Work instruction: Pictures stay out; everything else in the records below is to be repeated exactly.

Data for processing:

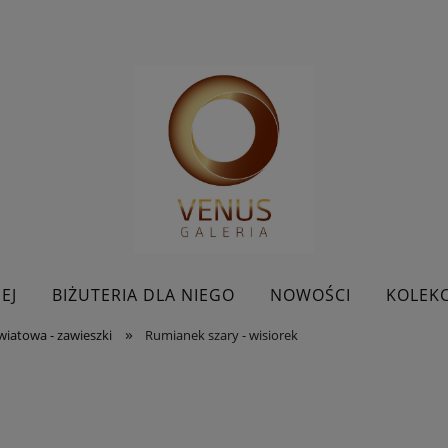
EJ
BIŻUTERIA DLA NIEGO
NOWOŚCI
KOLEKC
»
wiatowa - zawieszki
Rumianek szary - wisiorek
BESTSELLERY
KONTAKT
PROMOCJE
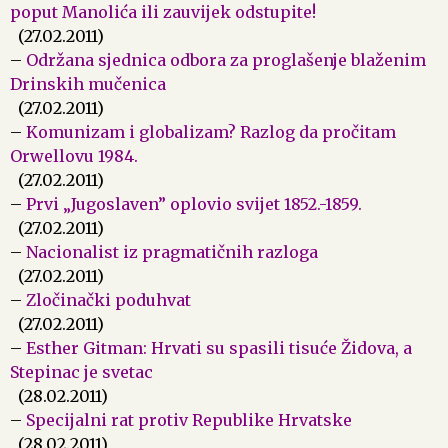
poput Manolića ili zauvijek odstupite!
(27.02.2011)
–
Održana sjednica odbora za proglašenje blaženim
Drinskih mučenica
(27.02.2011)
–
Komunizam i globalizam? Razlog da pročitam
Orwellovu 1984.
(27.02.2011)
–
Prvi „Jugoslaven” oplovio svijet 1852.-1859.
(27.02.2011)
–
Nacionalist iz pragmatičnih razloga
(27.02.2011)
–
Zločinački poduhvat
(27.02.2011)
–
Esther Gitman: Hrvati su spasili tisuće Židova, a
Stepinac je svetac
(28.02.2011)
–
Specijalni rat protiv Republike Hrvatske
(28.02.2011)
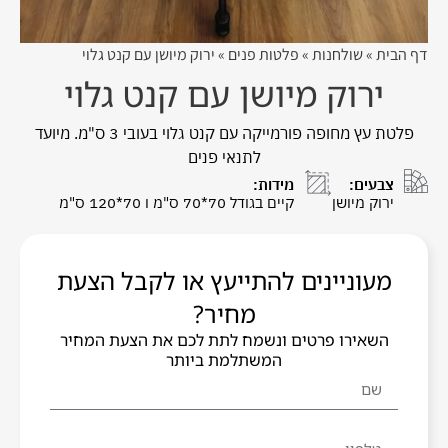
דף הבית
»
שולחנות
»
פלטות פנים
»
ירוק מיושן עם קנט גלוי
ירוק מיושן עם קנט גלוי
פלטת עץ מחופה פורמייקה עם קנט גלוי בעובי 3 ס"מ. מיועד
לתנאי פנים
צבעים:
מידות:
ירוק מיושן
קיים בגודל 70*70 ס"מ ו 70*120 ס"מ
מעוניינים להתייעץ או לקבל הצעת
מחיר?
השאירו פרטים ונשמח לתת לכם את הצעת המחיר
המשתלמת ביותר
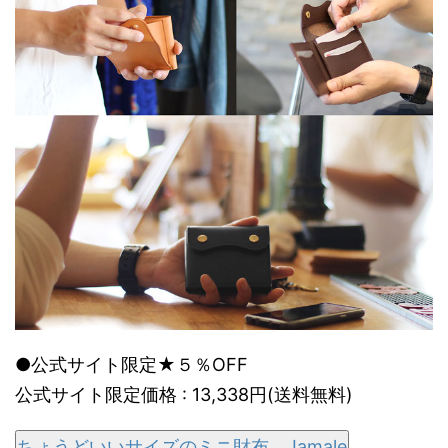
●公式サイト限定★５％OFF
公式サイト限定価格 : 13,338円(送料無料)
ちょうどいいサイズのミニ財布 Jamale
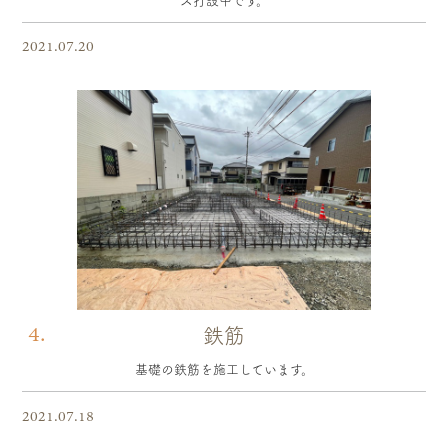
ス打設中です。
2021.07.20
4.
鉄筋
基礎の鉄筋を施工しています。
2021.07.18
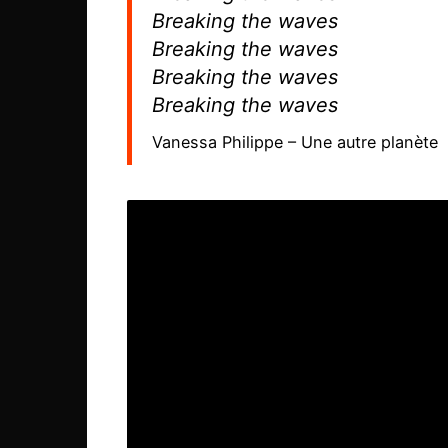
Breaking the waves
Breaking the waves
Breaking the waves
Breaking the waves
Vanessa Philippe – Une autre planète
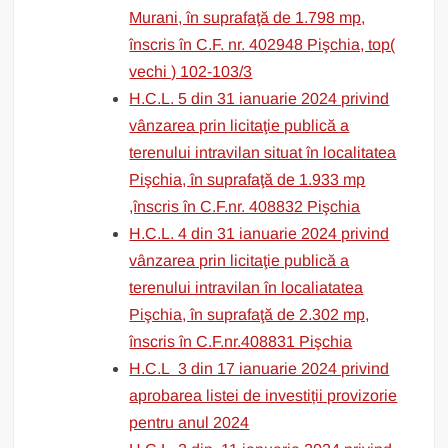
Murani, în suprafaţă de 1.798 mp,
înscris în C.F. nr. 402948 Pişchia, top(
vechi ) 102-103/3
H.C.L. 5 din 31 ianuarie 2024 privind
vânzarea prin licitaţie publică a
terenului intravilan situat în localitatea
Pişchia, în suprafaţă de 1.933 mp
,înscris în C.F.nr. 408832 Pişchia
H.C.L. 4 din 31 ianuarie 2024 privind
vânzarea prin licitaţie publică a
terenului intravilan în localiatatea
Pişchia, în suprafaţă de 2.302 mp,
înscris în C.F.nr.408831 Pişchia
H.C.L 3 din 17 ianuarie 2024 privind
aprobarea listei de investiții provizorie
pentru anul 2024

Response area:
EJ
BIŻUTERIA DLA NIEGO
NOWOŚCI
KOLEKC
»
wiatowa - zawieszki
Rumianek szary - wisiorek
BESTSELLERY
KONTAKT
PROMOCJE
poput Manolića ili zauvijek odstupite!
(27.02.2011)
–
Održana sjednica odbora za proglašenje blaženim
Drinskih mučenica
(27.02.2011)
–
Komunizam i globalizam? Razlog da pročitam
Orwellovu 1984.
(27.02.2011)
–
Prvi „Jugoslaven” oplovio svijet 1852.-1859.
(27.02.2011)
–
Nacionalist iz pragmatičnih razloga
(27.02.2011)
–
Zločinački poduhvat
(27.02.2011)
–
Esther Gitman: Hrvati su spasili tisuće Židova, a
Stepinac je svetac
(28.02.2011)
–
Specijalni rat protiv Republike Hrvatske
(28.02.2011)
דף הבית
»
שולחנות
»
פלטות פנים
»
ירוק מיושן עם קנט גלוי
ירוק מיושן עם קנט גלוי
פלטת עץ מחופה פורמייקה עם קנט גלוי בעובי 3 ס"מ. מיועד
לתנאי פנים
צבעים:
מידות:
ירוק מיושן
קיים בגודל 70*70 ס"מ ו 70*120 ס"מ
מעוניינים להתייעץ או לקבל הצעת
מחיר?
השאירו פרטים ונשמח לתת לכם את הצעת המחיר
המשתלמת ביותר
●公式サイト限定★５％OFF
公式サイト限定価格 : 13,338円(送料無料)
ちょうどいいサイズのミニ財布 Jamale
ス打設中です。
2021.07.20
4.
鉄筋
基礎の鉄筋を施工しています。
2021.07.18
Breaking the waves
Breaking the waves
Breaking the waves
Breaking the waves
Vanessa Philippe – Une autre planète
Murani, în suprafaţă de 1.798 mp,
înscris în C.F. nr. 402948 Pişchia, top(
vechi ) 102-103/3
H.C.L. 5 din 31 ianuarie 2024 privind
vânzarea prin licitaţie publică a
terenului intravilan situat în localitatea
Pişchia, în suprafaţă de 1.933 mp
,înscris în C.F.nr. 408832 Pişchia
H.C.L. 4 din 31 ianuarie 2024 privind
vânzarea prin licitaţie publică a
terenului intravilan în localiatatea
Pişchia, în suprafaţă de 2.302 mp,
înscris în C.F.nr.408831 Pişchia
H.C.L 3 din 17 ianuarie 2024 privind
aprobarea listei de investiții provizorie
pentru anul 2024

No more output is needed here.